There’s nothing wrong with being a conservative or a Republican. But churches shouldn’t be in the politics business. Some things you can’t avoid. Churches had to choose whether or not to shut down during Covid, whether or not to require masks, etc. Abortion is a political matter, but there is a legitimate theological angle to it as well. But political questions are ones generally outside the expertise and authority of a pastor.

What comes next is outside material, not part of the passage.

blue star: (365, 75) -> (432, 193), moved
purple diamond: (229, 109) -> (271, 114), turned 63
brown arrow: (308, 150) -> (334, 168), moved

A recent article by Tim Alberta in the Atlantic about “How Politics Poisoned the Evangelical Church” has been making the rounds.
There are a lot of criticisms that could be leveled at this. For example, it ignores the even greater levels of political involvement in the black church and the Christian left movement.
We might also disagree with Alberta’s decisions about what to classify as political or whether he has given a fair portrait of the politicization. Clearly, a sharp turn into obsession over race has also hit a large number of churches, but that doesn’t factor much into his piece.
We could also argue that he relies on less than a handful of anecdotal and unrepresentative examples to make his case (although that’s common in journalism). He might just have easily written a long piece about three of the craziest examples posted by Woke Preacher Clips on twitter, for example.
We could also question whether Alberta would equally apply his claim that a focus on earthly concerns “runs directly counter to the commands of scripture” to matters such as racial justice, feeding the hungry, etc.
We could also note that his quoting of Russell Moore, who has publicly trashed Trump voting evangelicals in venues such in the New York Times using language that calls into question their salvation, as an authority without any counter-balancing authority discredits Alberta as a partisan in the dispute.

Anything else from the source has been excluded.